Gemeinsame Sache

78 Künstlerinnen und Künstler machten beim Art-Dorf Ötlingen mit

Yvonne Siemann

Von Yvonne Siemann

Mo, 22. Juli 2019 um 15:00 Uhr

Weil am Rhein

Mehr als 100 Werke gab es beim Art-Dorf Ötllingen zu sehen. Viele Besucher interessieren sich nicht nur für diese, sondern auch dafür, wie die Werke entstanden sind.

Über 100 Kunstwerke konnte man am Sonntag in Ötlingen bestaunen. Bei hochsommerlichen Temperaturen flanierten viele Besucher über die Dorfstraße, wo an Hauswänden Gemälde hingen, großformatige Fotodrucke ausgestellt waren oder in Vorgärten Skulpturen zu sehen gab. Die Vielfalt war groß.
Gemälde mit Wolken, Steinen und Wäscheklammern von Elena Romanzin hingen im Hof des Café Inka, während Veikko Peter seine aus Ketten, Zahnrädern, Sprungfedern und anderen Metallteilen zusammengeschweißten Skulpturen "Nehmen und Geben" und "Mensch-Maschine" auf Sockeln an der Dorfstraße platziert hatte. Und bei Wernt Hann nebenan konnte man in eine geheimnisvolle Kammer steigen. Viele Besucher nutzten die Gelegenheit, sich zu den Künstlern unter die Sonnenschirme und Zelte zu gesellen oder ihre Ateliers anzuschauen. Bei dieser Gelegenheit ließen sie sich die Motive erklären. Auch die Techniken interessierten die Gäste, wie lange etwa ein Bild bis zur Fertigstellung braucht oder was die Vor- und Nachteile von Öl- und Acrylfarben sind.

Der Tag der Kunst wächst jährlich

Manche Künstler zeigten gleich vor Ort ihr Schaffen, wie der Bildhauer Michael Jaks oder Schmied Marcel Rosello, der demonstrierte, wie man über dem offenen Feuer Nägel schmiedet. Die Kinder konnten mit der Farbschleuder arbeiten und sich beim Kindergarten kreativ betätigen oder schließlich die Schokokussschleuder ausprobieren.

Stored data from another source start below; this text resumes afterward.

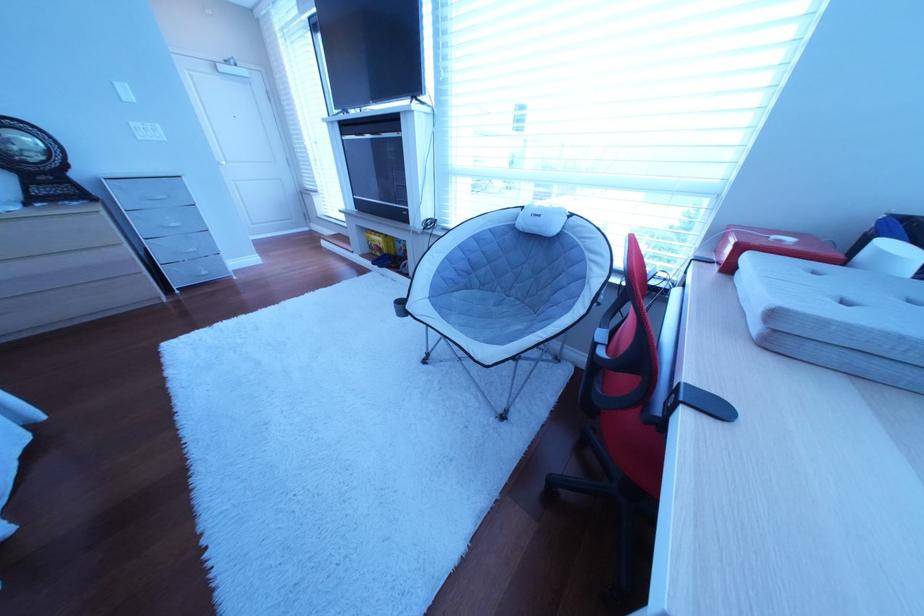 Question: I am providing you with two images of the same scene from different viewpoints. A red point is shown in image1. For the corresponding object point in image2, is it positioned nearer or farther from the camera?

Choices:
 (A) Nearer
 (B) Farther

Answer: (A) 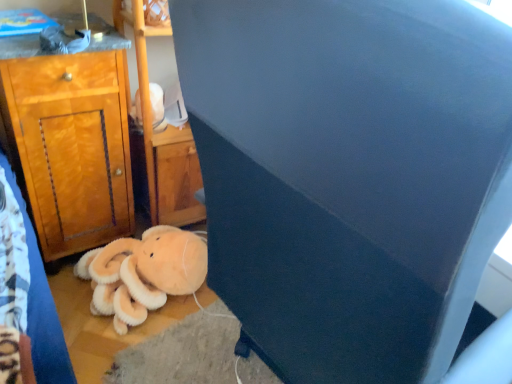 Question: Is wooden cabinet at left thinner than soft orange plush at lower left?

Choices:
 (A) yes
 (B) no

Answer: (A)

Question: Is wooden cabinet at left at the left side of soft orange plush at lower left?

Choices:
 (A) no
 (B) yes

Answer: (B)

Question: Could soft orange plush at lower left be considered to be inside wooden cabinet at left?

Choices:
 (A) yes
 (B) no

Answer: (B)

Question: Is wooden cabinet at left wider than soft orange plush at lower left?

Choices:
 (A) yes
 (B) no

Answer: (B)

Question: Can you confirm if wooden cabinet at left is positioned to the right of soft orange plush at lower left?

Choices:
 (A) yes
 (B) no

Answer: (B)

Question: From the image's perspective, is dark blue fabric at center above or below wooden cabinet at left?

Choices:
 (A) above
 (B) below

Answer: (B)

Question: Looking at the image, does dark blue fabric at center seem bigger or smaller compared to wooden cabinet at left?

Choices:
 (A) small
 (B) big

Answer: (B)

Question: Considering the positions of dark blue fabric at center and wooden cabinet at left in the image, is dark blue fabric at center wider or thinner than wooden cabinet at left?

Choices:
 (A) thin
 (B) wide

Answer: (B)

Question: Does point (389, 326) appear closer or farther from the camera than point (102, 137)?

Choices:
 (A) closer
 (B) farther

Answer: (A)

Question: Is soft orange plush at lower left in front of or behind white plush toy at upper center in the image?

Choices:
 (A) behind
 (B) front

Answer: (B)

Question: From the image's perspective, is soft orange plush at lower left located above or below white plush toy at upper center?

Choices:
 (A) below
 (B) above

Answer: (A)

Question: Considering the positions of soft orange plush at lower left and white plush toy at upper center in the image, is soft orange plush at lower left bigger or smaller than white plush toy at upper center?

Choices:
 (A) small
 (B) big

Answer: (B)

Question: From a real-world perspective, relative to white plush toy at upper center, is soft orange plush at lower left vertically above or below?

Choices:
 (A) above
 (B) below

Answer: (B)

Question: Is wooden cabinet at left in front of or behind soft orange plush at lower left in the image?

Choices:
 (A) behind
 (B) front

Answer: (B)

Question: Is wooden cabinet at left taller or shorter than soft orange plush at lower left?

Choices:
 (A) short
 (B) tall

Answer: (B) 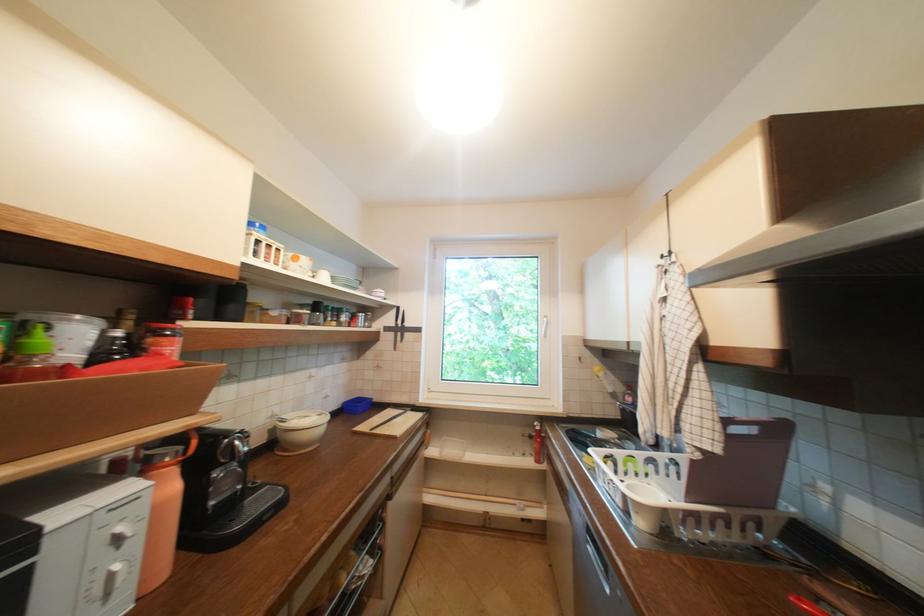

2006 war es, als Gerhard Hanemann den Behörden sein Projekt vorstellte, Gemälde auf Hauswänden zu platzieren, was er in einem Dorf in den Abruzzen gesehen hatte – die Reaktion war positiv. Die erste Vernissage fand 2007 mit 30 Künstlern und ebensovielen Kunstwerken statt. Seither ist der Tag der Kunst stetig gewachsen. In diesem Jahr stellen nun 78 Künstler aus Deutschland, der Schweiz und Spanien aus. "Die Qualität hat garantiert zugenommen", so Gerhard Hanemann an der Begrüßung. Die Zahl der Aussteller solle aber nicht steigen, denn schließlich wolle man es im überschaubaren Rahmen halten. "Für Sonne ist auch für die zukünftigen Ausgaben gesorgt", versprach er schließlich.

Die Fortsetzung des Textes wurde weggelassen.